:: What this task involves ::
Using the entries below, output exactly the line containing "pour les personnages" and all lines that follow it to the end.

(Collected data)

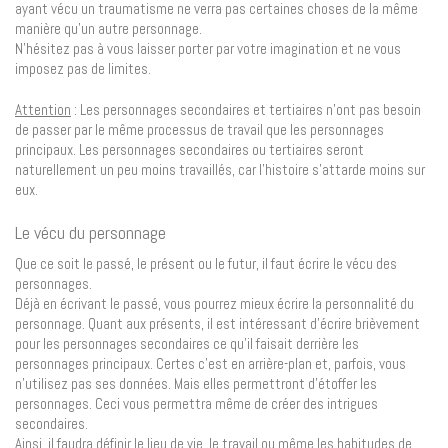
ayant vécu un traumatisme ne verra pas certaines choses de la même
manière qu’un autre personnage.
N’hésitez pas à vous laisser porter par votre imagination et ne vous
imposez pas de limites.
Attention
: Les personnages secondaires et tertiaires n’ont pas besoin
de passer par le même processus de travail que les personnages
principaux. Les personnages secondaires ou tertiaires seront
naturellement un peu moins travaillés, car l’histoire s’attarde moins sur
eux.
Le vécu du personnage
Que ce soit le passé, le présent ou le futur, il faut écrire le vécu des
personnages.
Déjà en écrivant le passé, vous pourrez mieux écrire la personnalité du
personnage. Quant aux présents, il est intéressant d’écrire brièvement
pour les personnages secondaires ce qu’il faisait derrière les
personnages principaux. Certes c’est en arrière-plan et, parfois, vous
n’utilisez pas ses données. Mais elles permettront d’étoffer les
personnages. Ceci vous permettra même de créer des intrigues
secondaires.
Ainsi, il faudra définir le lieu de vie, le travail ou même les habitudes de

:: Solution to this task ::
pour les personnages secondaires ce qu’il faisait derrière les
personnages principaux. Certes c’est en arrière-plan et, parfois, vous
n’utilisez pas ses données. Mais elles permettront d’étoffer les
personnages. Ceci vous permettra même de créer des intrigues
secondaires.
Ainsi, il faudra définir le lieu de vie, le travail ou même les habitudes de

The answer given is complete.